正文 第42章無肉不歡一(1 / 2)

川菜水煮肉片,愛吃的人比會做的人多,但這肉片怎樣煮出來的?有人不知道就自己動手,結果給我們端來一盆水洗肉,或者幹脆說是豬洗澡。

隨便去一家正宗點的川菜館看看——萬萬不可誤入仿冒者的店堂,——去一家門臉不大,屋簷低矮,四川百姓開的幾乎可以稱做野店的飯館,就會吃到正宗的水煮肉片。

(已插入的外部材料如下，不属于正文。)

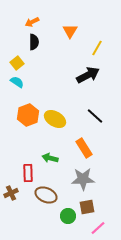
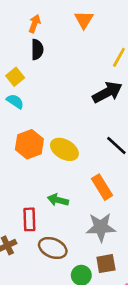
orange arrow: (32, 22) -> (35, 24), turned 136
orange triangle: (70, 31) -> (84, 20), moved

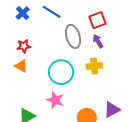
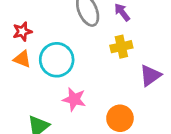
cyan circle: (61, 72) -> (57, 60), moved
purple triangle: (112, 110) -> (150, 75), moved

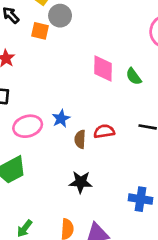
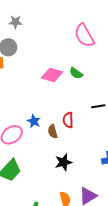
pink diamond: (103, 68) -> (52, 75), turned -55
red semicircle: (104, 131) -> (68, 120), turned -63

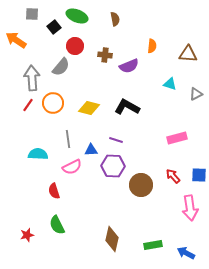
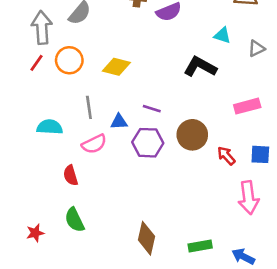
black L-shape: (127, 107) -> (200, 67), moved
pink rectangle: (177, 138) -> (247, 106), moved
brown circle: (141, 185) -> (192, 135), moved

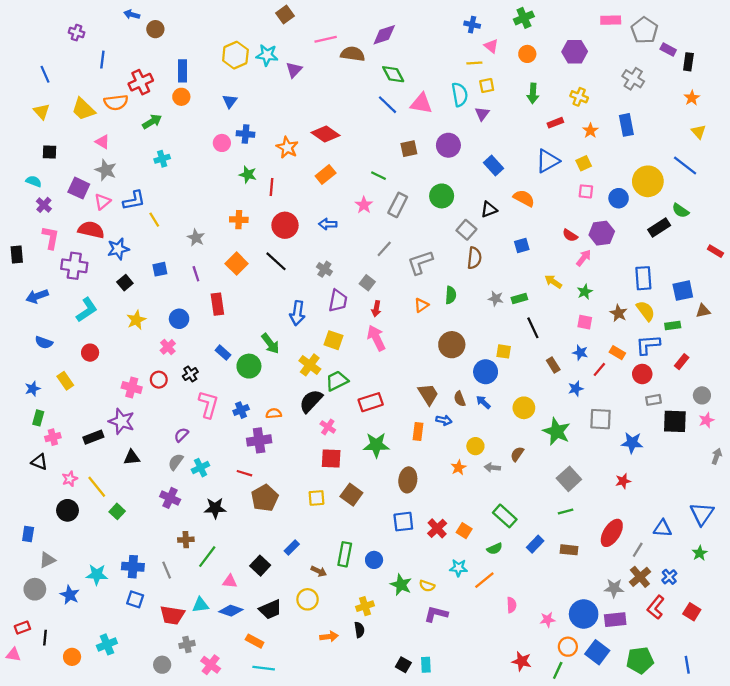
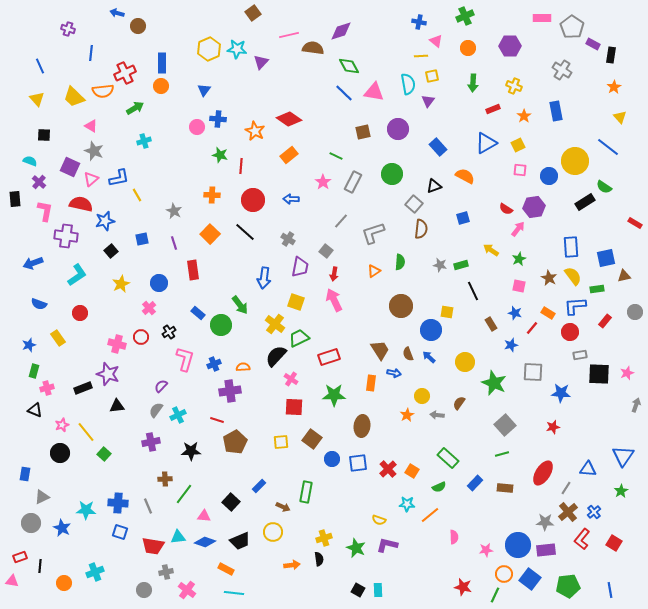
black rectangle: (17, 255) -> (15, 199), moved
gray circle: (702, 395) -> (635, 312), moved
purple cross: (170, 498) -> (151, 442), turned -36
blue circle: (374, 560) -> (332, 459), moved
green star: (401, 585) -> (356, 548), moved

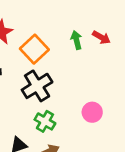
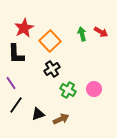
black cross: (37, 86) -> (52, 69), size x0.7
green cross: (45, 121) -> (68, 90), moved

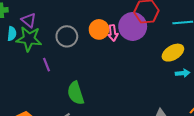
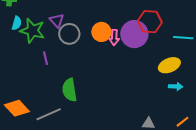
purple triangle: (29, 20) -> (57, 20), moved

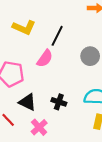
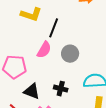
yellow L-shape: (24, 27) -> (31, 14), moved
gray circle: (90, 56) -> (70, 54), moved

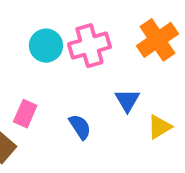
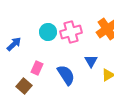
blue semicircle: (80, 127) -> (66, 75), size x1.5

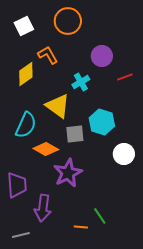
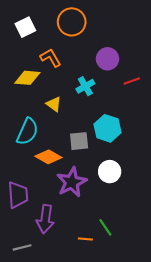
yellow diamond: (26, 74) -> (27, 78), turned 40
yellow triangle: (58, 106) -> (54, 104), moved, size x0.6
white circle: (124, 154) -> (110, 172), moved

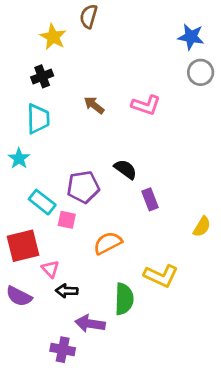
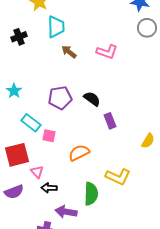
black cross: (42, 76) -> (19, 37), moved
cyan trapezoid: (38, 119) -> (56, 27), moved
purple pentagon: (83, 187) -> (60, 98), moved
purple semicircle: (19, 296) -> (14, 192), turned -48

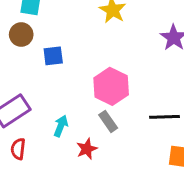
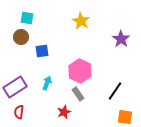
black line: (164, 117) -> (115, 91), turned -54
cyan arrow: (61, 126) -> (47, 83), moved

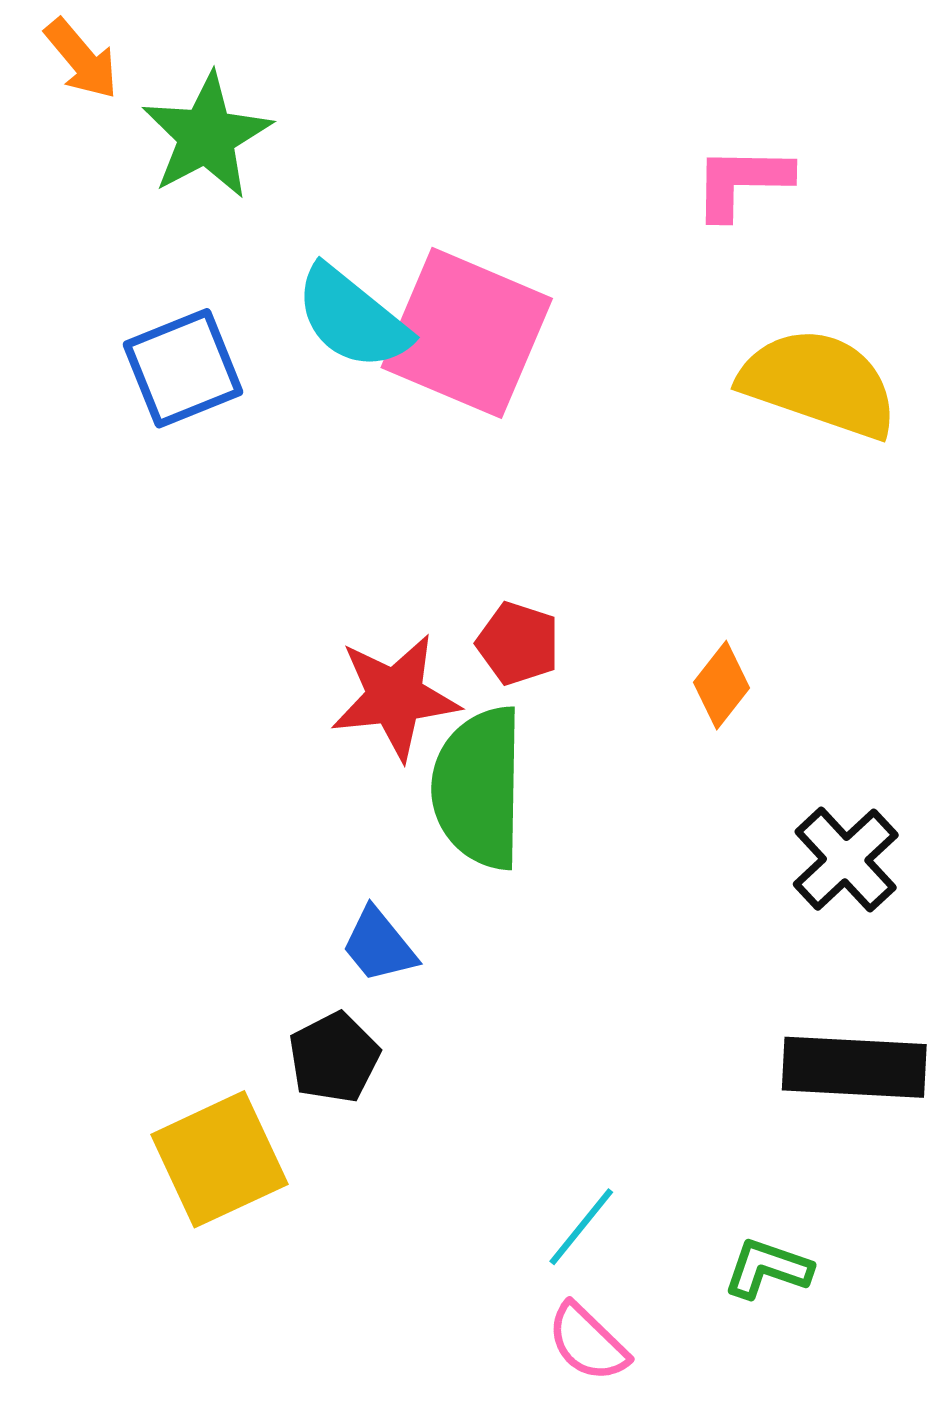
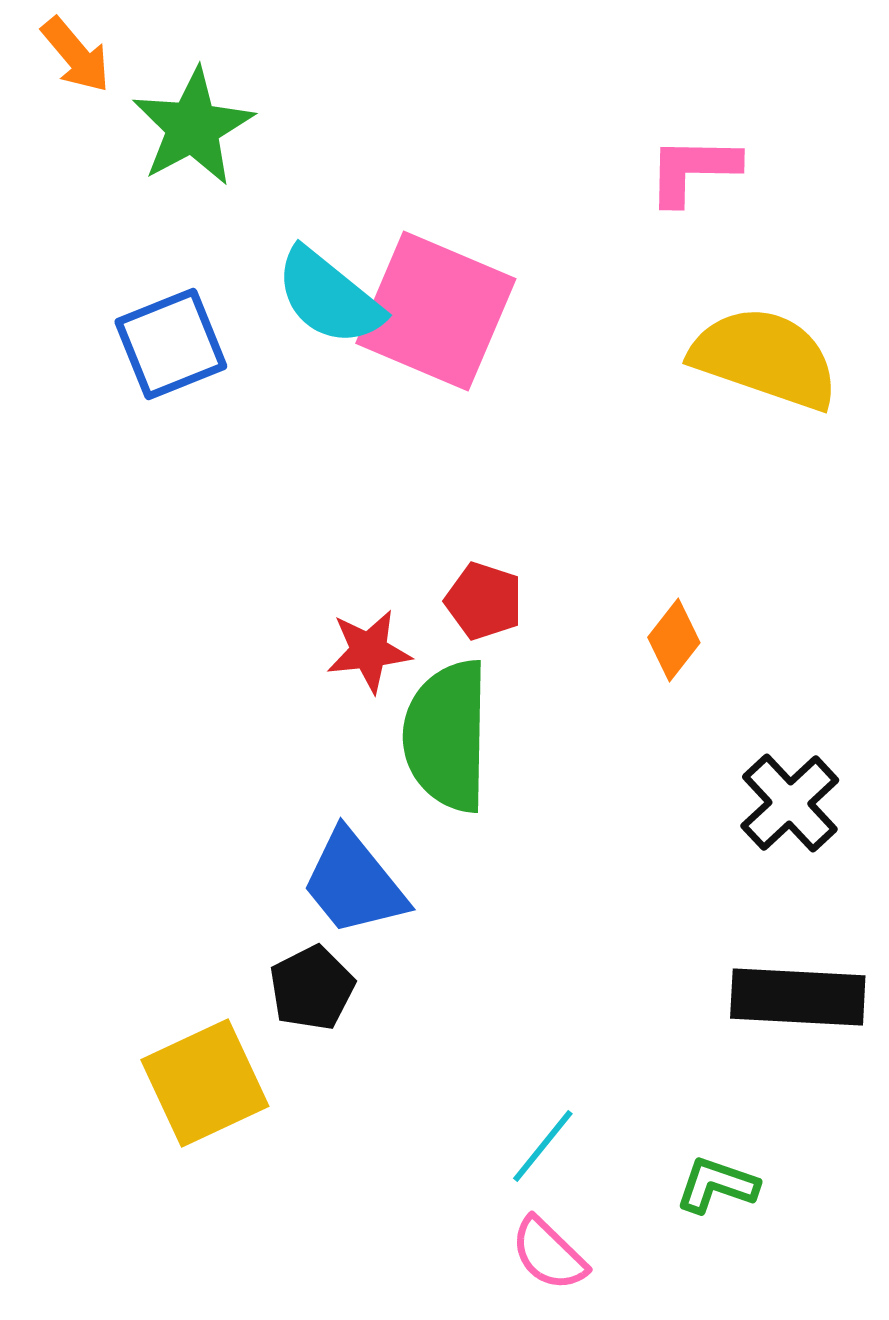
red star: (395, 697) -> (369, 651), size x0.7
blue trapezoid: (379, 945) -> (354, 883), size x1.5

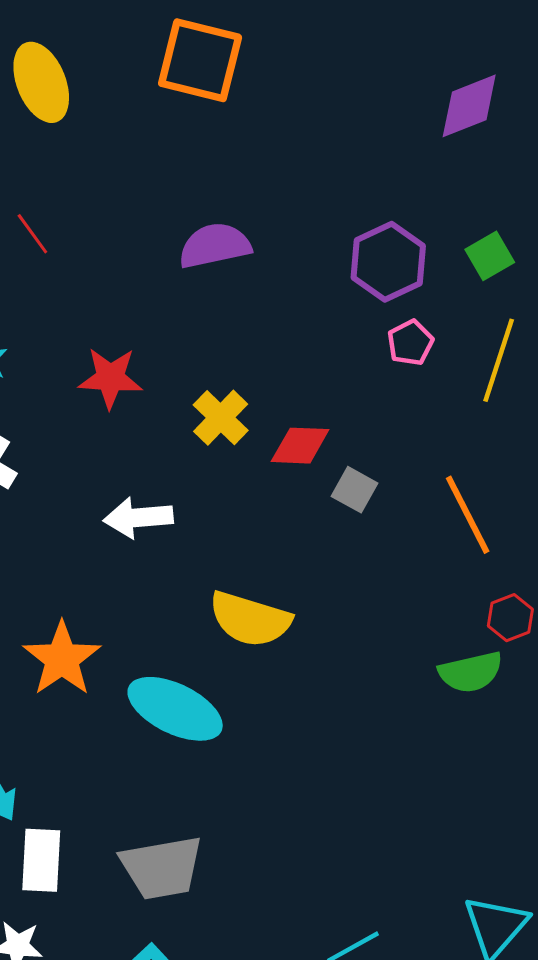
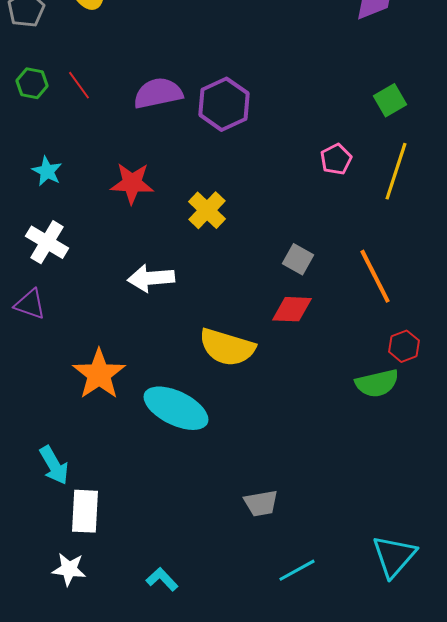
purple semicircle: (215, 246) -> (158, 93), moved
purple hexagon: (388, 262) -> (224, 104), moved
red diamond: (300, 446) -> (292, 309), moved
gray trapezoid: (162, 868) -> (261, 503), moved, size x0.6

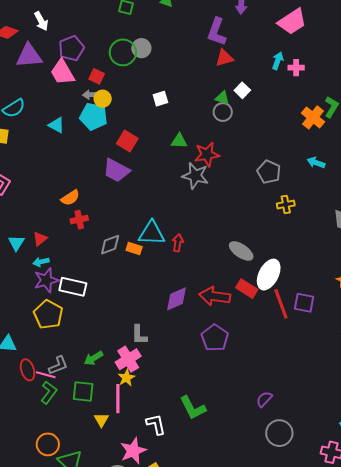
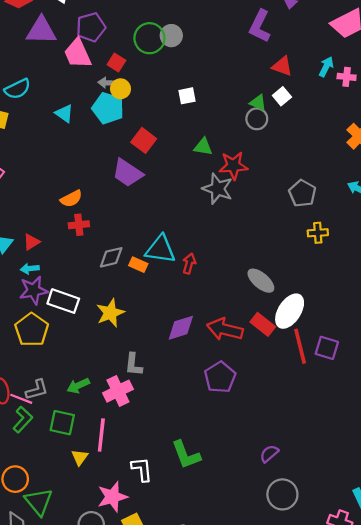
red triangle: (224, 58) -> (282, 66), moved, turned 30
yellow star: (126, 378) -> (110, 313), moved, size x1.4

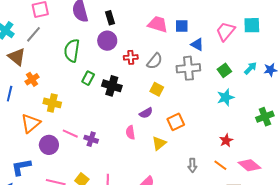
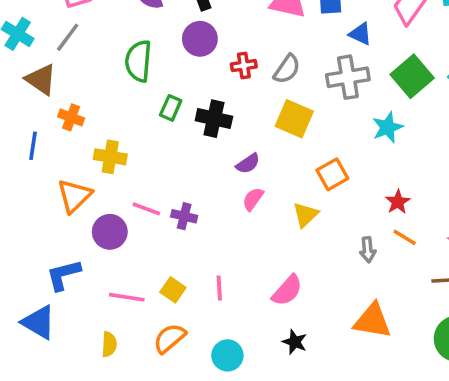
green square: (224, 70) -> (412, 76), size x1.6
orange cross: (32, 79) -> (71, 117), turned -32
yellow square: (157, 89) -> (294, 119), size x1.5
cyan star: (226, 97) -> (387, 127), moved
purple semicircle: (146, 113) -> (248, 164), moved
pink semicircle: (130, 132) -> (253, 199), turned 48
red star: (226, 140) -> (398, 202), moved
orange line: (220, 165) -> (405, 237), moved

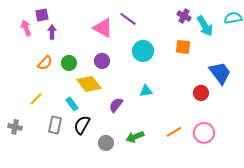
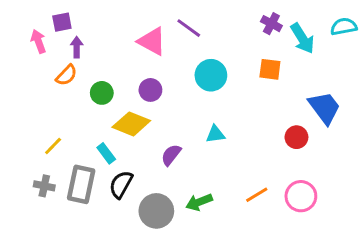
orange semicircle: (45, 63) -> (66, 75), moved
yellow diamond: (89, 84) -> (131, 124), turned -30
gray rectangle: (55, 125) -> (81, 184), size x1.4
gray cross: (15, 127) -> (44, 186), moved
gray circle: (106, 143) -> (156, 211), size x1.5

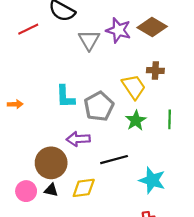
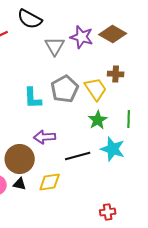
gray pentagon: (99, 106) -> (65, 89), moved
cyan star: (152, 180) -> (113, 149), moved

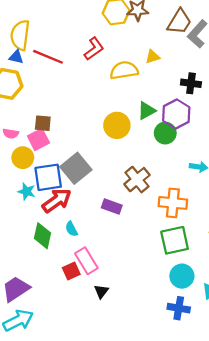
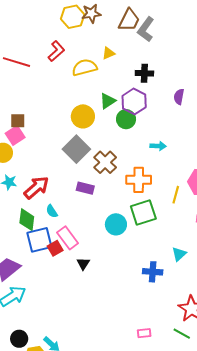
gray square: (76, 168) -> (76, 149), moved
blue square: (48, 177) -> (39, 240), moved
cyan circle: (182, 276) -> (116, 224), moved

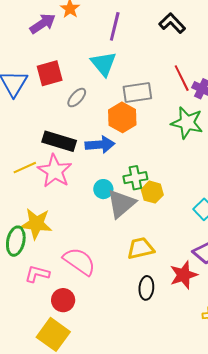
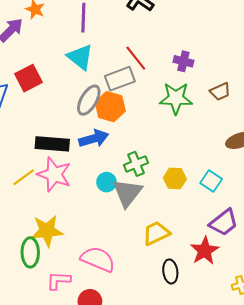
red line: (182, 78) -> (136, 58), moved
gray ellipse: (77, 98) -> (89, 100), moved, size x1.4
yellow hexagon: (152, 192) -> (175, 178), moved

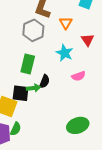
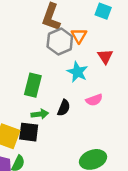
gray hexagon: (33, 30) -> (60, 41), moved
black semicircle: (44, 81) -> (64, 108), moved
black square: (21, 93) -> (29, 132), moved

同為四川人做的,味道也不盡整齊劃一,但大致不差,至少那花椒和辣椒自四川運來的可能性就比別處大點。水煮肉片看似油汪腥紅的一大海碗,並不精致,但其實是很講究的,即以肉論,就要選新鮮上好的裏脊,且不可帶一絲肥肉——後墩子固然也可以,但無裏脊鮮嫩,好吃還是剁成餡,囫圇包成餃子。肉切成硬幣厚薄規整勻稱的片,不可連筋帶絲的留下屠夫蹤跡,然後放鹽、味精、粉麵,以手抓勻,醃幾分鍾入味。油菜過得去就行,隻要不是老幫子,洗淨在油鍋裏煸炒,看見那蓬勃生氣喪失,塌下去,即可出鍋,且隻放鹽,裝廣口深碗。鍋底放少許油,將薑絲、拍了的蒜瓣、陴縣豆瓣醬入鍋煸炒,待香味既出,薑絲上色,馬上加入調了少許粉芡的涼水,粉芡以水渾為度,這就是煮肉的湯了。鍋開,燒三五分鍾出味,調鹽適口,將先前醃得已有些僵滯的肉抓散,倒入鍋裏,以旺火煮開——此時甚為關鍵,火候與時間決定著肉的鮮嫩可口與否,時間長了肉老,吃起來像是嚼豬毛,而時間太短,則肉不能熟,糯而無味。旺火急催,待冒起滿鍋白泡,肉片一兩個翻身,連鍋端走,倒進盛有油菜的大碗,使肉片略略冒出湯外,撤些粗花椒麵、辣椒麵,以滾油澆之,美味成矣。

剛工作時,薪金一百六十八塊大毛。同事單身漢多,而食堂的飯菜隻能養豬,故三五結夥,常在外麵吃飯。下班時,街道上迤儷行來幾個小夥,目的地隻有一個:自由市場角落,一個狹小的川菜館。門臉低矮,光線昏暗,五張木桌,不辨本色,裏麵熱氣升騰,油煙嗆眼。是四川雲陽人開的,而吃飯的本地人常常排隊。爆腰花、溜肥腸、酸辣椒炒肉、魚香肉絲,都極可口,但還是首推水煮肉片為妙,每去必不可少,甚或中午下午,一天兩次。其價格雖便宜,四五個菜加米飯,不到三十塊,三個菜以上還送一個蛋湯,但一個月工資總經不起這樣折騰,不到開資,就得回食堂吃素,謂之“刮油”。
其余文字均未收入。